On this occasion John made some of the linking announcements, Boer War tunic gaping open at the neck, his hair sweat-glued to his
forehead, his words progressively less coherent: “We’d like to do a slow song now…It’s also off
Beatles Six
[a U.S. album] or something…I don’t know what it’s off…I haven’t got it….” Toward the end of the eleven-song set, he exchanged his guitar for the Vox Continental organ he had used on “I’m Down,” the burlesque-depressed B-side to “Help!” Feeling “naked” without the Rickenbacker, he launched into a wild parody of Jerry Lee Lewis, dragging one finger cacophonously up and down the keys, playing with his elbow, even his foot. “John cracked up on that show,” Ringo would remember. “[He] just went mad. Not mentally ill…just got crazy.”
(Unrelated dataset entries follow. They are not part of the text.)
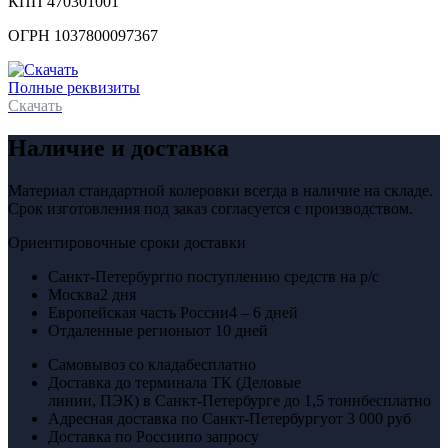
КПП 470301001
ОГРН 1037800097367
Полные реквизиты
Скачать
Наличие и доставка
Материал стандартной колеровки всегда в наличие на складе.
Срок изготовления под заказ согласуется с производством.
Ориентировочные сроки доставки
Санкт-Петербург
по поступлению средств на р/с
Москва
2 дня
Европейская часть России
4 – 6 дней
Отдаленные регионы
от 10 дней
Самовывоз со клада
бесплатно
Доставка до терминала ТК (Деловые
линии, ПЭК) в Санкт-Петербурге до 1,5 тонн
бесплатно
Адресная доставка по Санкт-Петербургу
от 3 000 руб
Доставка по России
по запросу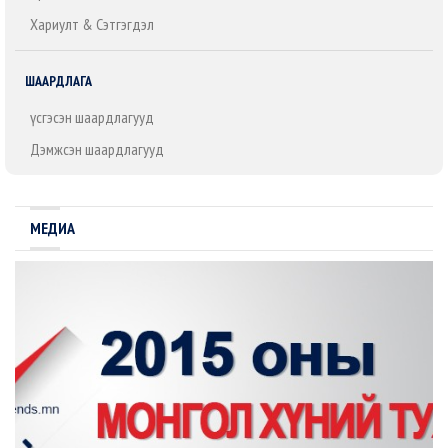
Хариулт & Сэтгэгдэл
ШААРДЛАГА
Үүсгэсэн шаардлагууд
Дэмжсэн шаардлагууд
МЕДИА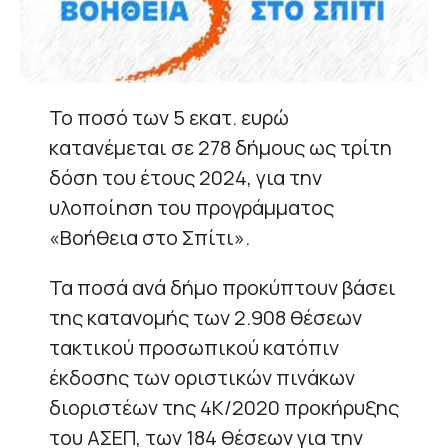
Το ποσό των 5 εκατ. ευρώ
κατανέμεται σε 278 δήμους ως τρίτη
δόση του έτους 2024, για την
υλοποίηση του προγράμματος
«Βοήθεια στο Σπίτι».
Τα ποσά ανά δήμο προκύπτουν βάσει
της κατανομής των 2.908 θέσεων
τακτικού προσωπικού κατόπιν
έκδοσης των οριστικών πινάκων
διοριστέων της 4Κ/2020 προκήρυξης
του ΑΣΕΠ, των 184 θέσεων για την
There was something else waiting at the top of the mountain. Twelve days after Shea Stadium—ten years after first hearing him and coming properly alive as a result—John met Elvis.

It was, of course, not quite the same Elvis whom that transfigured fourteen-year-old had force-fed his protesting aunt “for breakfast, dinner and tea” in 1956. Now thirty years old, Presley had abandoned not only rock ’n’ roll but live performances of any kind, instead turning out a series of increasingly bland and forgettable Hollywood movies, otherwise leading a sequestered existence at his Graceland mansion with the troupe of hangers-on and ex–service buddies known as the Memphis Mafia. Though he still had occasional chart hits, they were middle-of-the-road pop, devoid of his old sneering sexual magic. In America, he was as embarrassing a symbol of a craze-gone-by as bobby socks or the hula hoop; in Britain, even his most loyal fans had given up hope that he’d ever return to form.
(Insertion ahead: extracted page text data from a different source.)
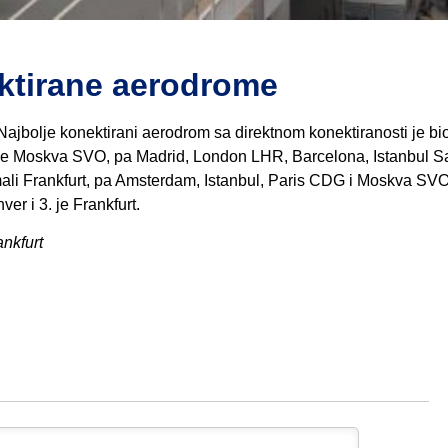
ektirane aerodrome
Najbolje konektirani aerodrom sa direktnom konektiranosti je bi
. je Moskva SVO, pa Madrid, London LHR, Barcelona, Istanbul S
imali Frankfurt, pa Amsterdam, Istanbul, Paris CDG i Moskva SV
er i 3. je Frankfurt.
ankfurt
Nor was it a given that the former King would wish to meet the young British invaders who had stolen his crown. The good luck telegram that so thrilled the Beatles before their second
Ed Sullivan Show
had, in fact, been sent as a PR gesture by Presley’s wily manager, Colonel Tom Parker. Initially, Presley had been baffled by their music and repulsed by their hair and clothes, complaining with old-fashioned Southern puritanism that they looked like “a bunch of faggots.”

There had been talk of a summit meeting during the Beatles’ main 1964 American tour, but schedules on both sides had proved too hectic; in the end, only Paul had spoken briefly to Presley by tele
phone from Atlantic City. This year, when the Beatles reached Los Angeles, the King also happened to be in town, fresh from filming on location in Hawaii. Fortuitously, too, Brian had scheduled some free time before the shows at Balboa Stadium in San Diego and the Hollywood Bowl. After intense negotiations with Colonel Parker, brokered by the
New Musical Express
journalist Chris Hutchins, the meeting was set for the evening of August 27.

Despite the Beatles’ ascendancy, there was no question as to who was the monarch and who the supplicants: they went to Elvis, driving from their rented mansion in Benedict Canyon to his in Perugia Way, Beverly Hills, accompanied by Brian, Tony Barrow, and roadies Neil and Mal. Secrecy was meant to be absolute, but Parker had tipped off a local radio station in advance. Consequently, a flotilla of press cars followed in hot pursuit, and dozens of screaming non-Presley fans were waiting outside the King’s gate. Racked with pre-audience nerves, the four had taken advantage of their thirty-minute journey to “have a laugh,” and so tumbled out of their limo giggling and uncoordinated, as though in some extra sequence from
Help!

Presley received them seated on a sofa, watching television with the sound turned down—exactly as John always did—and thumbing softly at a bass guitar plugged into a live amp. Such was the Beatles’ emotion that they registered only odd details of this modern Versailles: the Sun King’s brilliant red shirt; a jukebox playing “Mohair Sam” by Charlie Rich; the fact that Elvis did not have to rise nor even lean forward to adjust his TV set, but possessed a revolutionary handheld device that enabled him to do so without stirring on his throne.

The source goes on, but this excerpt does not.